State hospital spending far exceeds national average
Hospital costs in Massachusetts, fueled by 14 years of increases, stand more than 55 percent above the U.S. average, according to a report released Tuesday morning.
After falling for nearly 20 years as a percent of the national average, costs started climbing in 1996. The per-person hospital cost in Massachusetts in 2007 was $3,015 compared to the U.S. average of $1,941, according to the report by two Boston University professors.
Alan Sager and Deborah Socolar of the B.U. School of Public Health concluded that $7 billion would have been saved in Massachusetts in 2007 if the hospital cost per person here had equaled the national average.
The professors said hospital costs in Massachusetts were 52 percent above the U.S. average in the mid-1970s. "Powerful economic and political forces" drove costs here down to 30 percent above the average in 1996 before costs began climbing again, reaching an excess of $1,074 per person in 2007.

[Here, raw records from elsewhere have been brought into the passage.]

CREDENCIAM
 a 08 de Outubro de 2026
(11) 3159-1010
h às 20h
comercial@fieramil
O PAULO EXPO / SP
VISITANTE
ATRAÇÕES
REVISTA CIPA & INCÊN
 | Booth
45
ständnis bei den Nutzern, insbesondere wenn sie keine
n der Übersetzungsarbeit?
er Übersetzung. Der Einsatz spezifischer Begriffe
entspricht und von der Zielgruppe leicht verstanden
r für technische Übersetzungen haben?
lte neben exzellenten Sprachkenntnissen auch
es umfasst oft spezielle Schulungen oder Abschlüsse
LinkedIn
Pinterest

The professors cautioned that that pre-1996 cost containment coincided with cost reduction methods that "appear to have been dangerous to some patients" and were "more than offset" by rising costs of non-hospital care.

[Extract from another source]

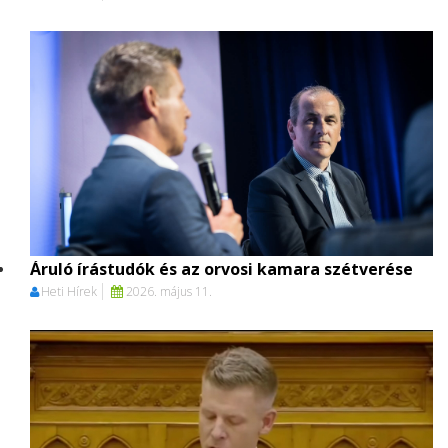
Áruló írástudók és az orvosi kamara szétverése
Heti Hírek
2026. május 11.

Sager and Socolar said the state's 2006 health care reform law "is simply not responsible for the recent rise in the Massachusetts hospital cost excess." They said the excess also cannot be explained by excess beds in hospitals here, long stays, or low occupancy. "No single smoking gun explains the durable excess or the rebound. Many hospital, physician, payment, political, and other forces are at work," according to the report.
According to the report, the forces include:
High teaching hospital share of patients, MD supply, surgery rates, and non-ER outpatient visits;
New or recently reinvigorated factors: admissions, ER visits, staffing levels (not average compensation, wages or benefits), non-labor costs;
Substantial growth in revenue helped to make higher spending possible;
Very heavy and rising reliance on costly teaching hospitals;
The nation's highest physician-to-population ratio and past private insurance regulations limiting fees spurred development of an elaborate and expensive pattern of physician and hospital care;
Hospitals in Massachusetts are unusually influential politically - they argue that they are vital to the state's economy; they have become central members of business groups that once fought to restrain hospital costs; and some won vast financial leverage and power to obtain higher prices.

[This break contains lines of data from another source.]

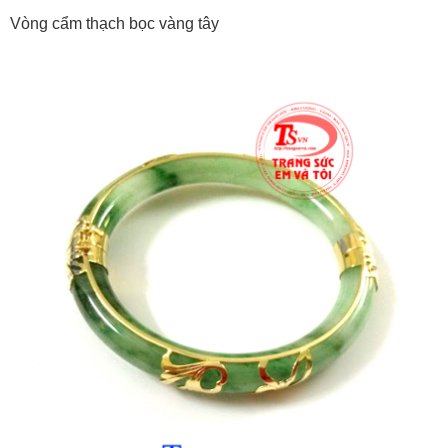
Vòng cẩm thạch bọc vàng tây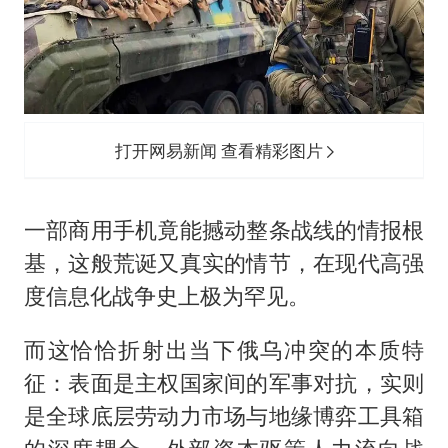
打开网易新闻 查看精彩图片
一部商用手机竟能撼动整条战线的情报根
基，这般荒诞又真实的情节，在现代高强
度信息化战争史上极为罕见。
而这恰恰折射出当下俄乌冲突的本质特
征：表面是主权国家间的军事对抗，实则
是全球底层劳动力市场与地缘博弈工具箱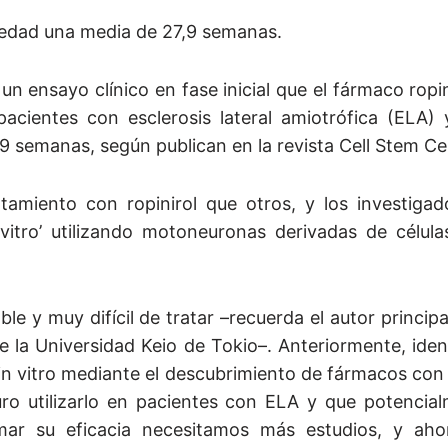
rmedad una media de 27,9 semanas.
 ensayo clínico en fase inicial que el fármaco ropin
cientes con esclerosis lateral amiotrófica (ELA) y
 semanas, según publican en la revista Cell Stem Cel
tamiento con ropinirol que otros, y los investigad
n vitro’ utilizando motoneuronas derivadas de célul
 y muy difícil de tratar –recuerda el autor principal
 la Universidad Keio de Tokio–. Anteriormente, iden
in vitro mediante el descubrimiento de fármacos con
 utilizarlo en pacientes con ELA y que potencial
rmar su eficacia necesitamos más estudios, y ah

Sager and Socolar concluded: "We have long urged that more money to finance business as usual in health care is both unaffordable and unnecessary. Both free markets and regulations have failed, resulting in financial anarchy and higher health costs. Most past efforts to contain hospital costs have failed about as badly here as nationally. But there have been some successes. It will be helpful to recall the forces that squeezed the state's hospital excess to 30 percent in 1996."